* _DIRECTIONS_
State the count of lines below in which the word "that" appears, and add nothing.

(Extracted records)
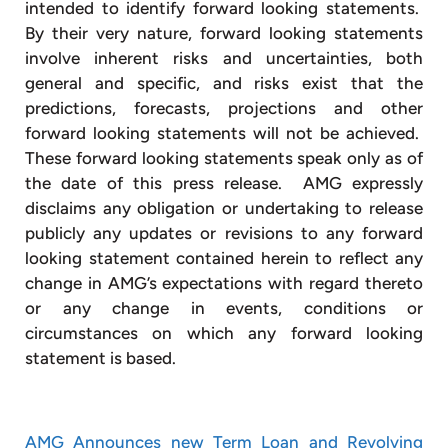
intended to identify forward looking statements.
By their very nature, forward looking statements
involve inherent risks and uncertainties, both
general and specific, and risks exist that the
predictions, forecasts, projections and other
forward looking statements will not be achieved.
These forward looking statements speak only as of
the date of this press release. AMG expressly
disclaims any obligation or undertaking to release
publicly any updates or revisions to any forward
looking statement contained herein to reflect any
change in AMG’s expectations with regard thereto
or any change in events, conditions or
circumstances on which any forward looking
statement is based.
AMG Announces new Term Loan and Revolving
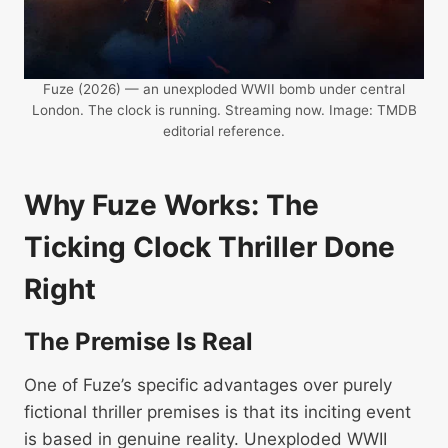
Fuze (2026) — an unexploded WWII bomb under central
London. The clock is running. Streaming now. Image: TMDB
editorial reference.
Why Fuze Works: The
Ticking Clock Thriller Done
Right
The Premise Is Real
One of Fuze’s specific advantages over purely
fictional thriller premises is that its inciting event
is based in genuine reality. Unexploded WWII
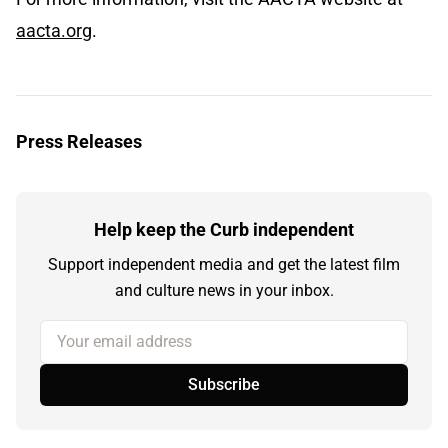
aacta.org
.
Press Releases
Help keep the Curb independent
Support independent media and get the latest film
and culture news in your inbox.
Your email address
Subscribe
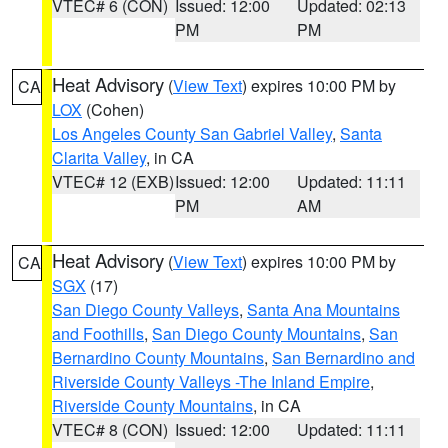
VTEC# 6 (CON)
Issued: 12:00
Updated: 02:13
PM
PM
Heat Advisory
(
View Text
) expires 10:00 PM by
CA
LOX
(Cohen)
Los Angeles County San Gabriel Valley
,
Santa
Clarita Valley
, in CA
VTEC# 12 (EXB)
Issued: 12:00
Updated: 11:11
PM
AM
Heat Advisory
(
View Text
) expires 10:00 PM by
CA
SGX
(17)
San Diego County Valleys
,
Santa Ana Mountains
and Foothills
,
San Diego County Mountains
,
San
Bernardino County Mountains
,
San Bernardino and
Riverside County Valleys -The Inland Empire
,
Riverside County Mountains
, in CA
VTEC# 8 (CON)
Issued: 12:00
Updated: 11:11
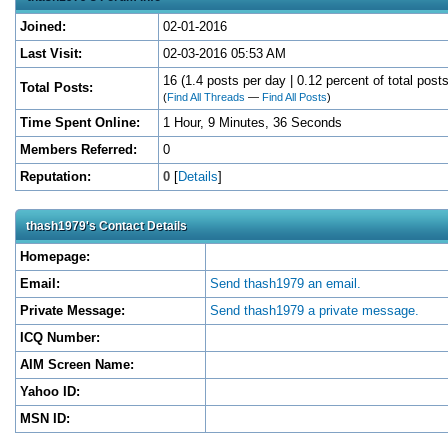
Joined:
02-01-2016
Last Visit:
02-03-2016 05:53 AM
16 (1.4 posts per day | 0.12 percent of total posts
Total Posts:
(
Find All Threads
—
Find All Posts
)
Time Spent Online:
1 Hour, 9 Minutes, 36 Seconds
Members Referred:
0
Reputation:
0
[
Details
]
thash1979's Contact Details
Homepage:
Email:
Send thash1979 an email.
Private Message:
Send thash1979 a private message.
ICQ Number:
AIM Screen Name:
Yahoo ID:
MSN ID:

* _EXPECTED OUTPUT_
2